Step 3 Find the value of each replacement by applying the formula. The formula to calculate each substitute’s score is:
\(G_k = \sum _{j=1}^{n} w_j \cdot n_{ij}\)
where \(G_k\) is the weighted sum for substitute i, \(w_j\) is the weight of attribute j. \(n_{ij}\) is the normalized value of substitute i for attribute j, and n is the total number of attributes Table 18.
Our research is really useful for making new medicines, especially for arrhythmia problems. We use special math tools and computer models to figure out how well different drugs might work, Table 19. This approach can help drug companies identify the most promising drug candidates for early testing, which saves them both time and money. Instead of lab-testing every compound, they can use our method to predict which ones are most likely to be effective. This technique is not just for drugs; it can also be useful for environmental chemical analysis or developing new materials.
The normalized decision matrix of different drugs according to topological indices in Table 17 represents the standardized value of the different indices (i.e., \(M_1(\varGamma )\), \(M_2(\varGamma )\), \(NM_1(\varGamma )\), \(NM_2(\varGamma )\), \(NSS(\varGamma )\), and \(NH(\varGamma )\)) of each drug. The normalization process allows the different indices of all the drugs to be on the same scale, so any comparison of the drugs becomes possible on the same level. For instance, “Amiodarone” has the highest normalized value of 1.000000 in the case of \(M_1(\varGamma )\), \(M_2(\varGamma )\), \(NM_1(\varGamma )\), \(NM_2(\varGamma )\), and \(NH(\varGamma )\). Conversely, “Atenolol” possesses comparatively lower normalized value across all the indices; it may thus not be able to perform better in accordance with these topological characteristics. Normalization is a crucial step in preparing data because it puts all the drugs on an equal footing. This means we can compare them fairly, no matter how large or small their original data values were.
Table 18, presents the weighted normalized decision matrix. This updated matrix improves upon the previous one by adjusting the importance of each topological index based on its significance for evaluating the drugs, and then applying these adjusted weights to the normalized values. For example, “Amiodarone” consistently ranks highest across most performance indicators, showing its overall strong effectiveness. This is clear from its high SAW (Simple Additive Weighting) score of 0.997346, confirming it as the top performer, just as expected. “Atenolol” however, ranks last with a comparatively lower SAW value of 0.487281, indicating that it has lower preference when the weighted significance of the indices is used. This weighted system highlights the drugs that perform best on the most important criteria, making it a more precise tool for decision-making.

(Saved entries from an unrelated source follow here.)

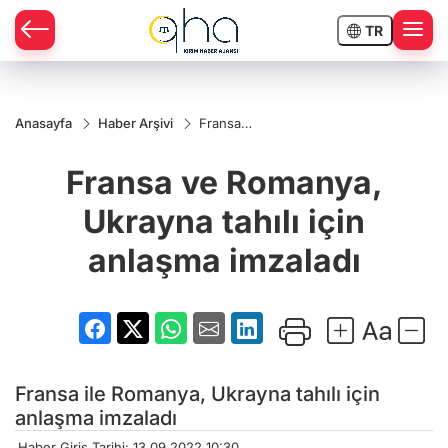
TR
Anasayfa
Haber Arşivi
Fransa
ve
Romanya,
Fransa ve Romanya,
Ukrayna
tahılı için
anlaşma
Ukrayna tahılı için
imzaladı
anlaşma imzaladı
Fransa ile Romanya, Ukrayna tahılı için
anlaşma imzaladı
Haber Giriş Tarihi: 13.09.2022 10:30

The final ranking of the drugs according to their SAW scores from the preceding table is presented in Table 19. From the table, it is clear that ”Amiodarone” with a score of 0.997346 rank highest, followed by Carvedilol, and Flecainide with scores of 0.982764 and 0.831580, respectively. This ranking results from the addition of the normalized and weighted scores of each drug, thereby providing a clear comparison. Other drugs like, Metoprolol and Atenolol rank lower, with the last position held by Atenolol. This ranking aids in the informed decision-making process of the most likely best drug.